# Garanteed Non-local (GNL) Cumulene Dataset [v0.1]

## Description:
Datasets designed to test non-local effects often yield unexpectedly high accuracy when evaluated with local models, complicating the assessment of model non-locality. The dataset introduced here is based on cumulenes, whose non-local ground-state energy precludes accurate representation by local models.  The training set contains geometry-optimized cumulenes with 3-10 and 13, 14 carbon atoms, which are then rattled and rotated at various angles. The test set contains cumulenes created in a similar fashion with the same number of carbons (In Domain) as well as cumulenes of unseen length, not present in the dataset (Out Domain 11,12 and 15,16). This not only tests both the local and non-local complexity of cumulene chains, but also tests for extrapolation to longer, unseen chains.

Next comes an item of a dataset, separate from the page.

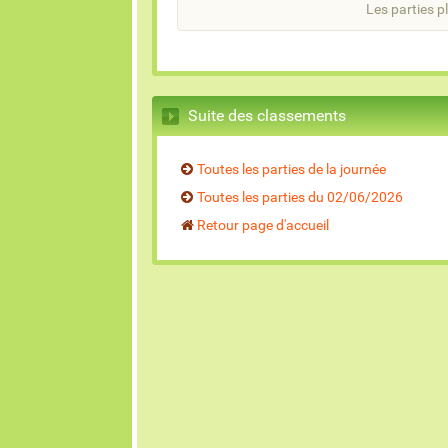
Les parties pl
Suite des classements
Toutes les parties de la journée
Toutes les parties du 02/06/2026
Retour page d'accueil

Cumulenes are made up of double-bonded carbon atoms terminated with two hydrogen atoms at each end. Cumulenes exhibit pronounced nonlocal behavior as a result of strong electron delocalization.  Small changes in chain length and relative angle between the terminating hydrogen atoms can result in large changes in the energy of the system, as visually represented in Figure~\ref{fig:cumulenes-combined}. These structures are known to illustrate the limited expressivity of local models~\citep{unke2021machine} and are similar to the k-chains introduced by~\cite{joshi2023expressive} in the context of the geometric WL test. The So3krates framework~\citep{frank2022so3krates} used global attention to capture the angular trends of cumulenes with fixed length, this dataset test for learning on multiple length cumulenes and extrapolatation to longer chains, simultaneously capturing length and angle trends.

## Content:
1. Training (200)
2. Validation (50)
3. Test (170)

## Test set:
1. In domain: n_c = 3-10,13,14 
2. Out domain (S): n_c = 11,12
3. Out domain (L): n_c = 15,16

Containing 50,60,60 configurations respectively.

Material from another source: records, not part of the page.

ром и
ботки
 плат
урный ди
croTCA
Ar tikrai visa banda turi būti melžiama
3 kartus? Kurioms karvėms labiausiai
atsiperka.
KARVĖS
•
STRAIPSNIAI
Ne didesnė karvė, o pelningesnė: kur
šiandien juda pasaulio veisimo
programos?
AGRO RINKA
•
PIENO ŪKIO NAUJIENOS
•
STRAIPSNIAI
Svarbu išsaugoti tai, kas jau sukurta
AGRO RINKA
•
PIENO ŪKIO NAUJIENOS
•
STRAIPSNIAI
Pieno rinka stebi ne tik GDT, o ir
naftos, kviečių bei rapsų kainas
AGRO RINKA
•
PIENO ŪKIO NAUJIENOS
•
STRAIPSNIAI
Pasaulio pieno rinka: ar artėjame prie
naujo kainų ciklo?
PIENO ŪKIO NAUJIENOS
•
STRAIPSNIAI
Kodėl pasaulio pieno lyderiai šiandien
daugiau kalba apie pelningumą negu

## Training and Comparison:
For comparison purposes any local MPNN part of a proposed architecture, should be restricted to a 6 Angstrom receptive field (eg 2 message passing of 3A). This dataset constitutes as toy system that has chemical relevance to benchmark and compare various ideas to incldue non-local effects. 

## Format:
The data is saved as a `.xyz` text file, following the extended xyz format. This can be easily read using the ASE (Atomic Simulation Envionment) python package, many DFT codes and visualisers. 

The energy and forces can be found in the `energy` and `forces` key. The same values have been copied to a key that identifies the ground truth energy explicitly (such that they can't be overwritten easily with ase). The values in `dft_energy` and `dft_forces` are identical to the data in `eneregy`, `forces`. 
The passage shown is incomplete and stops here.